A Common Standard to Fix Our Review Process (and oh, I was wrong about one thing)

Here is a summary of the state of our review process (see https://www.sigarch.org/overwhelming-statistical-evidence-that-our-review-process-is-broken/): (1) an average score of weak accept (or better) has historically meant that the paper will most likely get in, (2) some 25-35% of the PC routinely give weak-accept-or-better (WAB) scores for 50%+ of the papers in his/her pile which is statistically unlikely to be legitimate (but 65% of the PC who do not do this can fix this problem, as we will see later), and (3) if only 5% of the PC do this then their scores will be offset by the others’ scores but if 30% do this then for typical PC sizes there is a 10% chance that a lucky paper can go to three over-positive PC (OPPC) and have a high chance of getting in. This means 30-40% of the final program may be unduly influenced by whom the papers went to instead of only on what is in them (historical acceptance rate is 20%, so the 10% chance means half the program). Most importantly, these false-accepts may push down truly good but unlucky papers in the ranking and cause false-rejects.

If you think this is absurd (it is), I have a comprehensive and simple fix for this problem.

Unfortunately, review scores can’t be normalized easily. The per-PC WAB can legitimately span from 8% to 33%, typically. So normalizing the scores using a fixed acceptance rate would induce false-accepts at the 8% end of the spectrum and false-rejects at the 33% end. Alternatively, seeing how a reviewer diverges from the others on a paper does not help if a paper gets three OPPC. At the same time, our review process does not offer any common standards which has led to the current absurd situation, especially given our large and temperamentally-diverse PCs.

(1) A review rubric would provide a common standard for all reviewers. You may be surprised that even the most basic of metrics have become meaningless. For example, whether an accepted paper should be “new and better” has become debatable and novelty has been deemed to be subjective to the point of becoming useless (yes all subjectivity cannot be removed but that does not mean it is unusable in the vast majority of cases). You may think that such confusion would be uncommon, but quite a few of my co-reviewers in many recent conferences have raised these issues. I can’t believe that I have to argue that “new and better” is not controversial, has always been the standard, and is what ensures progress. Clearly, to make progress, the paper has to be better in some important aspect while being equal, or at least not “much” worse, in other important aspects (otherwise, it is one step forward and two steps backward).

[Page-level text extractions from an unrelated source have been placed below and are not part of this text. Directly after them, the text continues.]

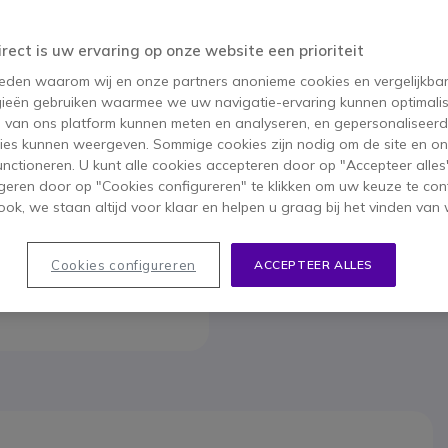
Dit product wordt niet
irect is uw ervaring op onze website een prioriteit
 reden waarom wij en onze partners anonieme cookies en vergelijkba
Om u van dien
ieën gebruiken waarmee we uw navigatie-ervaring kunnen optimalis
s van ons platform kunnen meten en analyseren, en gepersonaliseer
ies kunnen weergeven. Sommige cookies zijn nodig om de site en on
functioneren. U kunt alle cookies accepteren door op "Accepteer alles"
geren door op "Cookies configureren" te klikken om uw keuze te con
ok, we staan altijd voor klaar en helpen u graag bij het vinden van 
Cookies configureren
ACCEPTEER ALLES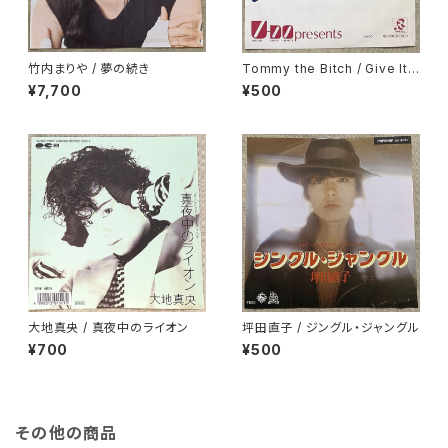
竹内まりや / 夢の続き
Tommy the Bitch / Give It
To Me
¥7,700
¥500
大地真央 / 真夜中のライオン
坪田直子 / ジングル・ジャングル
¥700
¥500
その他の商品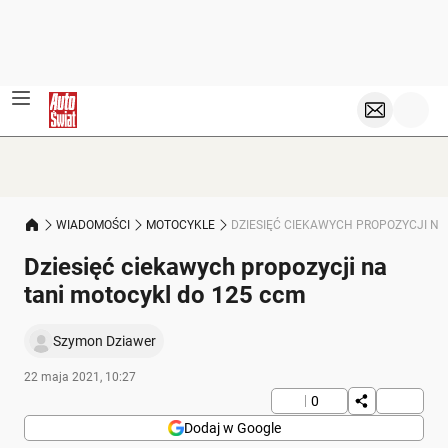
WIADOMOŚCI
MOTOCYKLE
DZIESIĘĆ CIEKAWYCH PROPOZYCJI NA
Dziesięć ciekawych propozycji na
tani motocykl do 125 ccm
Szymon Dziawer
22 maja 2021, 10:27
0
Dodaj w Google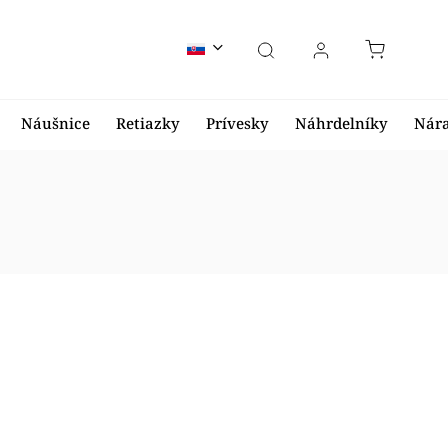
Náušnice
Retiazky
Prívesky
Náhrdelníky
Nár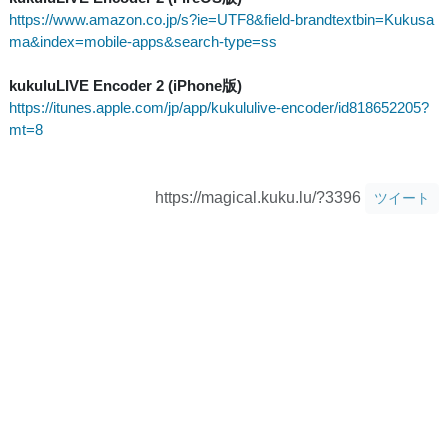
https://www.amazon.co.jp/s?ie=UTF8&field-brandtextbin=Kukusa
ma&index=mobile-apps&search-type=ss
kukuluLIVE Encoder 2 (iPhone版)
https://itunes.apple.com/jp/app/kukululive-encoder/id818652205?
mt=8
https://magical.kuku.lu/?3396
ツイート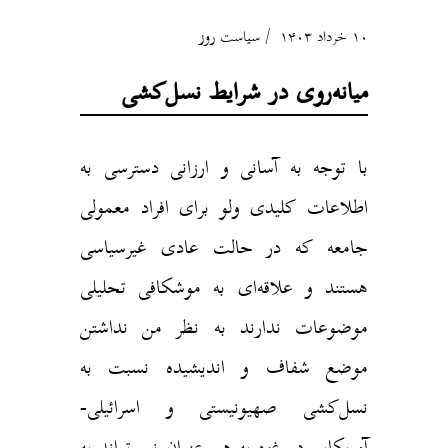
۱۰ خرداد ۱۴۰۳
سیاست روز
میانه‌روی در شرایط نسل‌کشی
با توجه به آسانی و ارزانی دسترسی به
اطلاعات کلیدی ولو برای افراد معمولی
جامعه که در حالت عادی غیرسیاسی
هستند و علاقه‌ای به موشکافی تحلیلی
موضوعات ندارند به نظر من نداشتن
موضع شفاف و اندیشیده نسبت به
نسل‌کشی صهیونیستی و اسرائیلی-
آمریکایی در غزه به هیچ‌عنوان نمی‌تواند به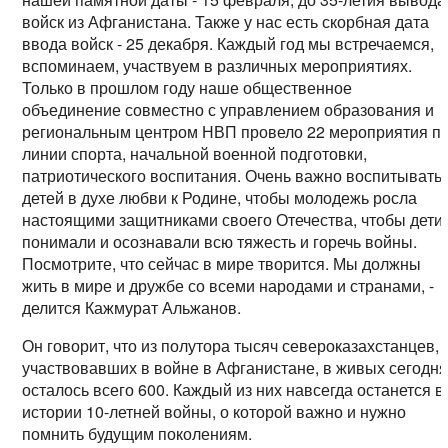
войск из Афганистана. Также у нас есть скорбная дата
ввода войск - 25 декабря. Каждый год мы встречаемся,
вспоминаем, участвуем в различных мероприятиях.
Только в прошлом году наше общественное
объединение совместно с управлением образования и
региональным центром НВП провело 22 мероприятия п
линии спорта, начальной военной подготовки,
патриотического воспитания. Очень важно воспитывать
детей в духе любви к Родине, чтобы молодежь росла
настоящими защитниками своего Отечества, чтобы дети
понимали и осознавали всю тяжесть и горечь войны.
Посмотрите, что сейчас в мире творится. Мы должны
жить в мире и дружбе со всеми народами и странами, -
делится Кажмурат Альжанов.
Он говорит, что из полутора тысяч североказахстанцев,
участвовавших в войне в Афганистане, в живых сегодн
осталось всего 600. Каждый из них навсегда останется в
истории 10-летней войны, о которой важно и нужно
помнить будущим поколениям.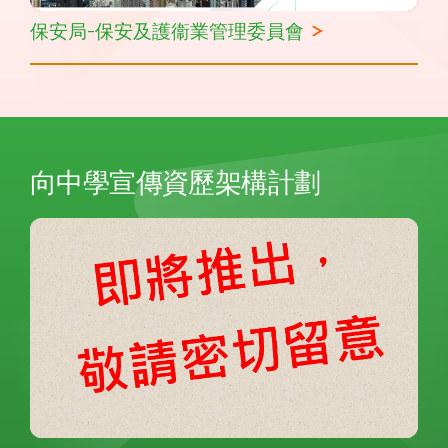
保安局-保安及護衞業管理委員會
向中學宣傳資歷架構計劃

So what would this rubric look like? It is simply not true that we cannot ever agree on one. Then, why do we waste thousands of reviewer hours on a selection process? And what does ISCA’s 20% acceptance rate even mean?

I have a sample here based on “new and better”. Of course, PC chairs can make reasonable changes.

What is the problem and why is it compelling? A well-known problem, or a new problem with reasonable evidence of importance. While little evidence is not good, demanding extraordinary evidence for an intuitive claim is not fair either.
What is the best previous solution or a reasonable/solid baseline if no previous work?
What is new in this solution? The paper should pinpoint the novelty over previous work. If a reference covers a claimed contribution then the contribution is not novel (the reviewer must give the reference). In that case, the remaining contributions must be substantial enough, one measure of which is how much the paper improves over previous work (point #3). The context or topic being new (e.g., new technology) does not by itself mean novelty unless the context substantially changes the problem so that the solution is novel. On the flip side, if a paper builds on previous work that alone does not make it “incremental” (if it did, ISCA would have one paper every ten years). If the paper makes substantial contributions beyond the previous work then it is novel. Old problem and new solution is novel too. No amount of implementation is a replacement for intellectual novelty.
How much better is the paper over the best previous work? What did the paper show to convince that the improvements come from the claimed contributions and not something else? The paper should show reasonable evidence that it is better than the best previous work in one important aspect and equal, or at least not much worse, in other important aspects (better in some and worse in others should be discussed to ensure overall progress). If there is no previous work, then comparing to a reasonable “baseline” should be acceptable. While not comparing to the best previous work is not good, demanding extraordinary evidence, well beyond community standards, is unreasonable. Further, the paper should show evidence that it is improving for the reasons it claims (e.g., a prefetch paper should show lower miss rates).
The “new and better” criterion should be applied irrespective of whether a reviewer loves or hates the topic of the paper (the thoroughness of evaluation can be modulated for unusual topics but the basic “new and better” must hold).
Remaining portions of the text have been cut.